▶ [WORK TO COMPLETE]: With the images omitted, return all of the entries exactly as they stand.

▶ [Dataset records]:

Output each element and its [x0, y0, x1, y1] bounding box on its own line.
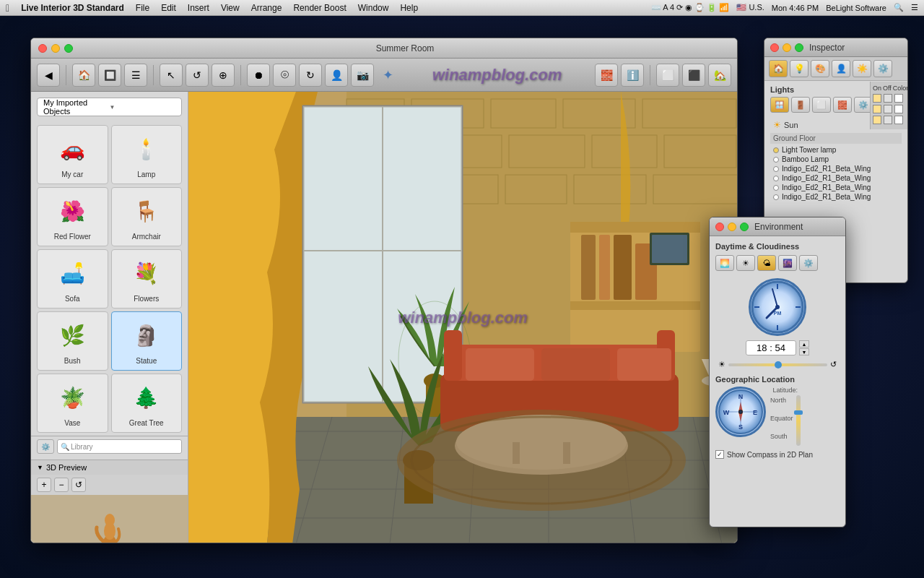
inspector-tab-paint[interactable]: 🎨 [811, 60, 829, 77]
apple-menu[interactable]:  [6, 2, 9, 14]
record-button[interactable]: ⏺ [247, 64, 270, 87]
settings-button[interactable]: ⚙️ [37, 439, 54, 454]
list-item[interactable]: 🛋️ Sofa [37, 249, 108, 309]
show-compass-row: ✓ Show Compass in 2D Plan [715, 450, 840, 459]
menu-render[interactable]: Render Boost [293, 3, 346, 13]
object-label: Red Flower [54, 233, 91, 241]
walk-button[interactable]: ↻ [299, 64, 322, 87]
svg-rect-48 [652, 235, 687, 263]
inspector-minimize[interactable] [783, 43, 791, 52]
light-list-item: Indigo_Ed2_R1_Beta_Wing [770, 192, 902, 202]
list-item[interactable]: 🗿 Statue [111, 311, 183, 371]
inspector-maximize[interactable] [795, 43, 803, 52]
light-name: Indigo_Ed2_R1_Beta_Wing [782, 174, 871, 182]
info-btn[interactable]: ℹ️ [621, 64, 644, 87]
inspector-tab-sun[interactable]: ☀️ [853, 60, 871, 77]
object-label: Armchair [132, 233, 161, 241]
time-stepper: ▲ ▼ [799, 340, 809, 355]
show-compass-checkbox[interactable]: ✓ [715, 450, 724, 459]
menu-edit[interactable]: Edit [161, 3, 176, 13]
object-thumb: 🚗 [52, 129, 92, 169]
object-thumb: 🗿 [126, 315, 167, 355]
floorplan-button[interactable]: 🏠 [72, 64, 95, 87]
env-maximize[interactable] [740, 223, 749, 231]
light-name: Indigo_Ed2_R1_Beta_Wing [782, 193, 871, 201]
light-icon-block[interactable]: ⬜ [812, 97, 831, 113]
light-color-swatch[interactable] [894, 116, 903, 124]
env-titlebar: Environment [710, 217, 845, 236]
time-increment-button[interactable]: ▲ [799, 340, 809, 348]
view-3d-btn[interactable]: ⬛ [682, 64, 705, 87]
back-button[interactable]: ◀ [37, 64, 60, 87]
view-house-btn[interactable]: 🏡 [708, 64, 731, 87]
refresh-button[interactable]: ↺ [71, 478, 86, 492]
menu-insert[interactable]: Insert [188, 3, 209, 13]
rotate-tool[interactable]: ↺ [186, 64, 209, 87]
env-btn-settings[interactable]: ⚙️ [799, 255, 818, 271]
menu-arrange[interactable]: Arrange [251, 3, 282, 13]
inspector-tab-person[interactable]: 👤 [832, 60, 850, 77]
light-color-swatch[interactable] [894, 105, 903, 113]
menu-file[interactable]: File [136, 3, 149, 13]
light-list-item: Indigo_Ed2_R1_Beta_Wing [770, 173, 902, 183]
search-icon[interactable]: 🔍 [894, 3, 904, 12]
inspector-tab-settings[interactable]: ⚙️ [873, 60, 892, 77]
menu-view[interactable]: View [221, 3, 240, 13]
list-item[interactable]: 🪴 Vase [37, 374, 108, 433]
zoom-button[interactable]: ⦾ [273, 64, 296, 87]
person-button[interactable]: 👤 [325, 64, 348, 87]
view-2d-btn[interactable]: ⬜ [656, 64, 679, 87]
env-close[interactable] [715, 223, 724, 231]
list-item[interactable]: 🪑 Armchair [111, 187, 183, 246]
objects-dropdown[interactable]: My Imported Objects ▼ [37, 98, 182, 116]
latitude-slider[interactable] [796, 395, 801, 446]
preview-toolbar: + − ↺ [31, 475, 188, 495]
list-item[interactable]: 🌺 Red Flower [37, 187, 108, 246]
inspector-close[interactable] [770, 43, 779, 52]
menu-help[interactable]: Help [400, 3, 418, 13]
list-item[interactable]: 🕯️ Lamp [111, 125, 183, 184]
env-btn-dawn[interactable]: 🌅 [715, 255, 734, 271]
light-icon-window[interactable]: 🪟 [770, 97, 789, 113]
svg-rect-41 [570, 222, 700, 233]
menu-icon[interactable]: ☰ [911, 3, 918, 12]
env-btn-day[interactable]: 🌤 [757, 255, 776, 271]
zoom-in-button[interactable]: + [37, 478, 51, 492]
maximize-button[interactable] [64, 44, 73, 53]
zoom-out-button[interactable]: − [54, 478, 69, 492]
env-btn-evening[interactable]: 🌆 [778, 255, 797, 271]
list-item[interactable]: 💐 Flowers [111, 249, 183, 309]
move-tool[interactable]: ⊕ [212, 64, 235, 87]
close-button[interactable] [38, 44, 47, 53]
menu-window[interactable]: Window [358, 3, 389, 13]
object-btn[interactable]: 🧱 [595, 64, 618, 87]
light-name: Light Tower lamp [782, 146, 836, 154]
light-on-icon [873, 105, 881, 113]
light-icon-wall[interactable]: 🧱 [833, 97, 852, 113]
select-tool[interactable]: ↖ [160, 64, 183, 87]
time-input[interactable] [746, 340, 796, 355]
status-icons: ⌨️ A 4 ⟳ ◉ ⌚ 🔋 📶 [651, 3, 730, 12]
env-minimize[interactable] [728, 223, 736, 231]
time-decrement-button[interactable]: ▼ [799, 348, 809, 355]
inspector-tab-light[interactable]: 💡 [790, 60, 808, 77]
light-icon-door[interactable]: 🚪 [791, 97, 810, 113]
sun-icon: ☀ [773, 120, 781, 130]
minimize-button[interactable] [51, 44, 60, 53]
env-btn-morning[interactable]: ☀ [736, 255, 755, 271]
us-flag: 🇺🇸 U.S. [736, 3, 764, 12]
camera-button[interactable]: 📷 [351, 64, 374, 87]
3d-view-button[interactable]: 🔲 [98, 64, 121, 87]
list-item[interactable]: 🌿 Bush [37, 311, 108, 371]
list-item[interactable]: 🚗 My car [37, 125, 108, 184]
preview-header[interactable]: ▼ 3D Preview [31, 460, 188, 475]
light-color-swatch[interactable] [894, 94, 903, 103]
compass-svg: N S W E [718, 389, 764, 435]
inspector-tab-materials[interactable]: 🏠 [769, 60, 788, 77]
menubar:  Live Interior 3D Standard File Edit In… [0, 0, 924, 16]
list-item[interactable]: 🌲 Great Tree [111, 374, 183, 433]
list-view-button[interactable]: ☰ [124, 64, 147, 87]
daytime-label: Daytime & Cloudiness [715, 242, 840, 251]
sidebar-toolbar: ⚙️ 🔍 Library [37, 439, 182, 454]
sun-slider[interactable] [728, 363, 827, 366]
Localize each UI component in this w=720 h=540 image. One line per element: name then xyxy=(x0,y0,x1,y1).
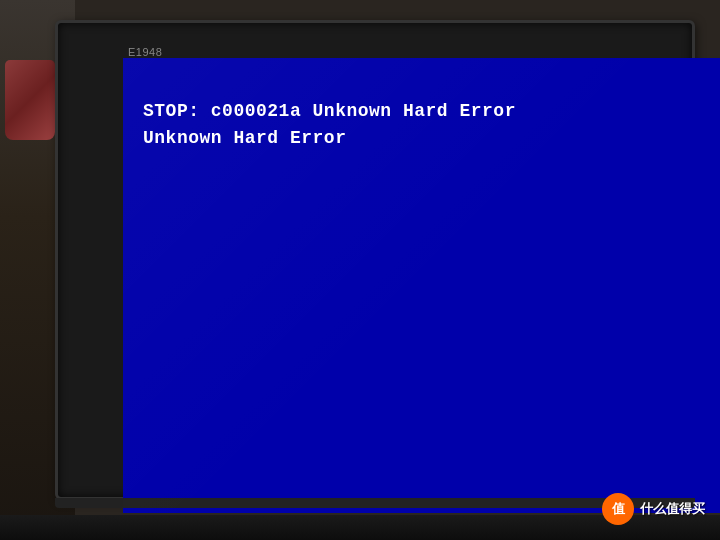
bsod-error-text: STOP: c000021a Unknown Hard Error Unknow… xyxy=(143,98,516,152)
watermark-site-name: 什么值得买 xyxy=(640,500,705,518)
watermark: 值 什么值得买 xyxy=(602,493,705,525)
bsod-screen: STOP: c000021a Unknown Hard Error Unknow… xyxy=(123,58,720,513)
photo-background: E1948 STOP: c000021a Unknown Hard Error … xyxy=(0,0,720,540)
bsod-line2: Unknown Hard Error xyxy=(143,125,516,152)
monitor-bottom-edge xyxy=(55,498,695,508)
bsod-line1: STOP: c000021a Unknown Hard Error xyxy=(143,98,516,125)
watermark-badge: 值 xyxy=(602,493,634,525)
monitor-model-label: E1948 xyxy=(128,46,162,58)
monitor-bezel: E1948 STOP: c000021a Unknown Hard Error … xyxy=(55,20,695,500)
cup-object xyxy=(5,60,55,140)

▶ [COMPLETED EXERCISE]:
Output each element and its [x0, y0, x1, y1] bounding box on its own line.
inspector-tab-paint[interactable]: 🎨 [811, 60, 829, 77]
apple-menu[interactable]:  [6, 2, 9, 14]
record-button[interactable]: ⏺ [247, 64, 270, 87]
settings-button[interactable]: ⚙️ [37, 439, 54, 454]
list-item[interactable]: 🛋️ Sofa [37, 249, 108, 309]
show-compass-row: ✓ Show Compass in 2D Plan [715, 450, 840, 459]
menu-render[interactable]: Render Boost [293, 3, 346, 13]
object-label: Red Flower [54, 233, 91, 241]
walk-button[interactable]: ↻ [299, 64, 322, 87]
svg-rect-48 [652, 235, 687, 263]
inspector-minimize[interactable] [783, 43, 791, 52]
light-list-item: Indigo_Ed2_R1_Beta_Wing [770, 192, 902, 202]
list-item[interactable]: 🗿 Statue [111, 311, 183, 371]
inspector-maximize[interactable] [795, 43, 803, 52]
light-name: Indigo_Ed2_R1_Beta_Wing [782, 174, 871, 182]
info-btn[interactable]: ℹ️ [621, 64, 644, 87]
inspector-tab-sun[interactable]: ☀️ [853, 60, 871, 77]
object-label: Armchair [132, 233, 161, 241]
time-stepper: ▲ ▼ [799, 340, 809, 355]
show-compass-checkbox[interactable]: ✓ [715, 450, 724, 459]
menu-edit[interactable]: Edit [161, 3, 176, 13]
object-thumb: 🚗 [52, 129, 92, 169]
object-thumb: 🗿 [126, 315, 167, 355]
floorplan-button[interactable]: 🏠 [72, 64, 95, 87]
env-maximize[interactable] [740, 223, 749, 231]
light-name: Indigo_Ed2_R1_Beta_Wing [782, 193, 871, 201]
light-icon-block[interactable]: ⬜ [812, 97, 831, 113]
light-color-swatch[interactable] [894, 116, 903, 124]
env-titlebar: Environment [710, 217, 845, 236]
time-increment-button[interactable]: ▲ [799, 340, 809, 348]
view-3d-btn[interactable]: ⬛ [682, 64, 705, 87]
back-button[interactable]: ◀ [37, 64, 60, 87]
view-house-btn[interactable]: 🏡 [708, 64, 731, 87]
refresh-button[interactable]: ↺ [71, 478, 86, 492]
menu-insert[interactable]: Insert [188, 3, 209, 13]
rotate-tool[interactable]: ↺ [186, 64, 209, 87]
env-btn-settings[interactable]: ⚙️ [799, 255, 818, 271]
menu-arrange[interactable]: Arrange [251, 3, 282, 13]
inspector-tab-person[interactable]: 👤 [832, 60, 850, 77]
light-color-swatch[interactable] [894, 105, 903, 113]
menu-file[interactable]: File [136, 3, 149, 13]
light-list-item: Indigo_Ed2_R1_Beta_Wing [770, 173, 902, 183]
search-icon[interactable]: 🔍 [894, 3, 904, 12]
inspector-tab-settings[interactable]: ⚙️ [873, 60, 892, 77]
menu-view[interactable]: View [221, 3, 240, 13]
list-item[interactable]: 🪴 Vase [37, 374, 108, 433]
zoom-button[interactable]: ⦾ [273, 64, 296, 87]
person-button[interactable]: 👤 [325, 64, 348, 87]
view-2d-btn[interactable]: ⬜ [656, 64, 679, 87]
env-close[interactable] [715, 223, 724, 231]
list-item[interactable]: 🪑 Armchair [111, 187, 183, 246]
objects-dropdown[interactable]: My Imported Objects ▼ [37, 98, 182, 116]
latitude-slider[interactable] [796, 395, 801, 446]
preview-toolbar: + − ↺ [31, 475, 188, 495]
list-item[interactable]: 🌺 Red Flower [37, 187, 108, 246]
inspector-close[interactable] [770, 43, 779, 52]
menu-help[interactable]: Help [400, 3, 418, 13]
list-item[interactable]: 🕯️ Lamp [111, 125, 183, 184]
env-btn-dawn[interactable]: 🌅 [715, 255, 734, 271]
light-icon-window[interactable]: 🪟 [770, 97, 789, 113]
svg-rect-41 [570, 222, 700, 233]
menu-icon[interactable]: ☰ [911, 3, 918, 12]
env-btn-day[interactable]: 🌤 [757, 255, 776, 271]
zoom-in-button[interactable]: + [37, 478, 51, 492]
maximize-button[interactable] [64, 44, 73, 53]
zoom-out-button[interactable]: − [54, 478, 69, 492]
env-btn-evening[interactable]: 🌆 [778, 255, 797, 271]
list-item[interactable]: 💐 Flowers [111, 249, 183, 309]
move-tool[interactable]: ⊕ [212, 64, 235, 87]
close-button[interactable] [38, 44, 47, 53]
menu-window[interactable]: Window [358, 3, 389, 13]
object-btn[interactable]: 🧱 [595, 64, 618, 87]
light-name: Light Tower lamp [782, 146, 836, 154]
light-on-icon [873, 105, 881, 113]
light-icon-wall[interactable]: 🧱 [833, 97, 852, 113]
select-tool[interactable]: ↖ [160, 64, 183, 87]
time-input[interactable] [746, 340, 796, 355]
status-icons: ⌨️ A 4 ⟳ ◉ ⌚ 🔋 📶 [651, 3, 730, 12]
env-minimize[interactable] [728, 223, 736, 231]
time-decrement-button[interactable]: ▼ [799, 348, 809, 355]
inspector-tab-light[interactable]: 💡 [790, 60, 808, 77]
light-icon-door[interactable]: 🚪 [791, 97, 810, 113]
sun-icon: ☀ [773, 120, 781, 130]
minimize-button[interactable] [51, 44, 60, 53]
env-btn-morning[interactable]: ☀ [736, 255, 755, 271]
us-flag: 🇺🇸 U.S. [736, 3, 764, 12]
camera-button[interactable]: 📷 [351, 64, 374, 87]
3d-view-button[interactable]: 🔲 [98, 64, 121, 87]
list-item[interactable]: 🌿 Bush [37, 311, 108, 371]
list-item[interactable]: 🚗 My car [37, 125, 108, 184]
preview-header[interactable]: ▼ 3D Preview [31, 460, 188, 475]
light-color-swatch[interactable] [894, 94, 903, 103]
compass-svg: N S W E [718, 389, 764, 435]
inspector-tab-materials[interactable]: 🏠 [769, 60, 788, 77]
menubar:  Live Interior 3D Standard File Edit In… [0, 0, 924, 16]
list-item[interactable]: 🌲 Great Tree [111, 374, 183, 433]
list-view-button[interactable]: ☰ [124, 64, 147, 87]
daytime-label: Daytime & Cloudiness [715, 242, 840, 251]
sidebar-toolbar: ⚙️ 🔍 Library [37, 439, 182, 454]
sun-slider[interactable] [728, 363, 827, 366]
Localize each UI component in this w=720 h=540 image. One line per element: name then xyxy=(x0,y0,x1,y1).
bsod-error-text: STOP: c000021a Unknown Hard Error Unknow… xyxy=(143,98,516,152)
watermark-site-name: 什么值得买 xyxy=(640,500,705,518)
watermark: 值 什么值得买 xyxy=(602,493,705,525)
bsod-screen: STOP: c000021a Unknown Hard Error Unknow… xyxy=(123,58,720,513)
photo-background: E1948 STOP: c000021a Unknown Hard Error … xyxy=(0,0,720,540)
bsod-line2: Unknown Hard Error xyxy=(143,125,516,152)
monitor-bottom-edge xyxy=(55,498,695,508)
bsod-line1: STOP: c000021a Unknown Hard Error xyxy=(143,98,516,125)
watermark-badge: 值 xyxy=(602,493,634,525)
monitor-model-label: E1948 xyxy=(128,46,162,58)
monitor-bezel: E1948 STOP: c000021a Unknown Hard Error … xyxy=(55,20,695,500)
cup-object xyxy=(5,60,55,140)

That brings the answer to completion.